(TASK BRIEF):
A single number is required: how many lines in the records below contain "pengalaman".

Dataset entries
---*---
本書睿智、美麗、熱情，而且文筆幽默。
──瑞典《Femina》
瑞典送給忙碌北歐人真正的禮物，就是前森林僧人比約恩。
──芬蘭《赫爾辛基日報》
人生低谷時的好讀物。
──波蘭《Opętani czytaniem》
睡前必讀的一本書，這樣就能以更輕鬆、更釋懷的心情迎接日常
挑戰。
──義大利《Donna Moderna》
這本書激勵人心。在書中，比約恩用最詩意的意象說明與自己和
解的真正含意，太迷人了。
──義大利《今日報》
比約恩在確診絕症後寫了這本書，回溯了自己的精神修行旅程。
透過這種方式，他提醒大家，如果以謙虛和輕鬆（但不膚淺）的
---*---
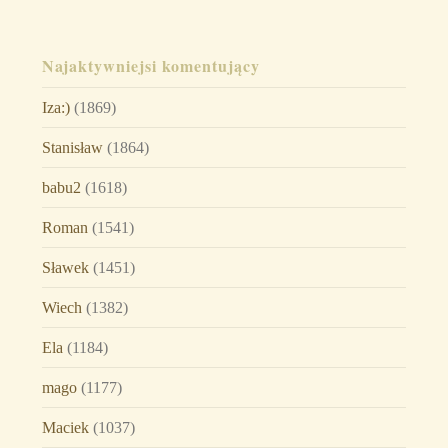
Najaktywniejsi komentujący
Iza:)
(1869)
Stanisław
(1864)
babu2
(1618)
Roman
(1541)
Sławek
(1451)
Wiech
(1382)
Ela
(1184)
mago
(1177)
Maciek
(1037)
---*---
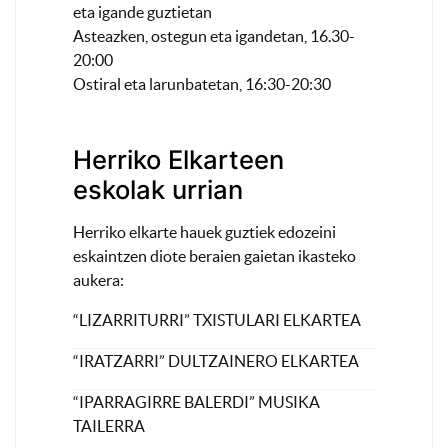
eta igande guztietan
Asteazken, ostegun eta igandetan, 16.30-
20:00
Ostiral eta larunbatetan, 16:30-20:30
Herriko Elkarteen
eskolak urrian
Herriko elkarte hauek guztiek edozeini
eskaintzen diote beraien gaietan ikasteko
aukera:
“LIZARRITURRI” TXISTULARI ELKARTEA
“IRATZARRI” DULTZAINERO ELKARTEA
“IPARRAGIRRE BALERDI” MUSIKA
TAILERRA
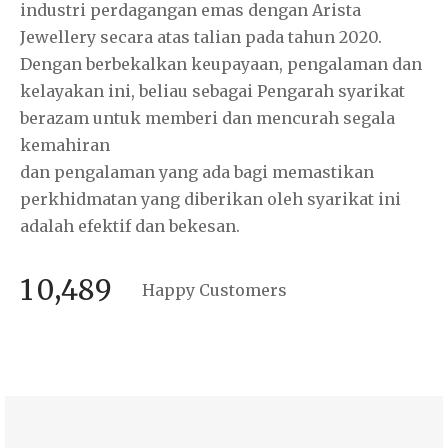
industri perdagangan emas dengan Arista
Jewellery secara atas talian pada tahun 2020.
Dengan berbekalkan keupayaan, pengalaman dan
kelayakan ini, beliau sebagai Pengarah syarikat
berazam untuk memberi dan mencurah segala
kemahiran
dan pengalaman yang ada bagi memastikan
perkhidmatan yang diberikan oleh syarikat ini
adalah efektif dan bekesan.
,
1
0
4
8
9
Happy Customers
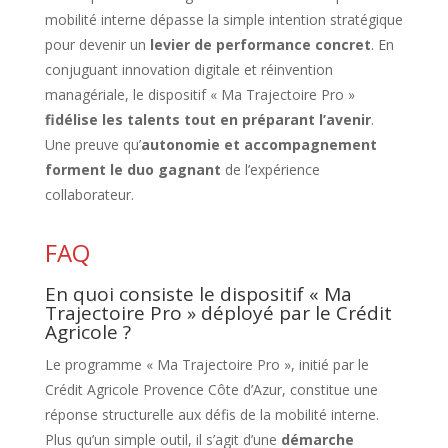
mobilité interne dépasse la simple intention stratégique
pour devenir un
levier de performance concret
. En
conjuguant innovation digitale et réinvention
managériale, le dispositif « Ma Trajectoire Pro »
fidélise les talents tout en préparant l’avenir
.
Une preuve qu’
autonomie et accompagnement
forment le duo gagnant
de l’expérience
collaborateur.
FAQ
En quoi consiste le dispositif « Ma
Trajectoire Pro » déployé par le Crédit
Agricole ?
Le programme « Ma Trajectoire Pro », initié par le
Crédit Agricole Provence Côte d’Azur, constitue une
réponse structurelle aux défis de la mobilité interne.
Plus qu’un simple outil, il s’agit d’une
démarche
---*---
(REPLY):
2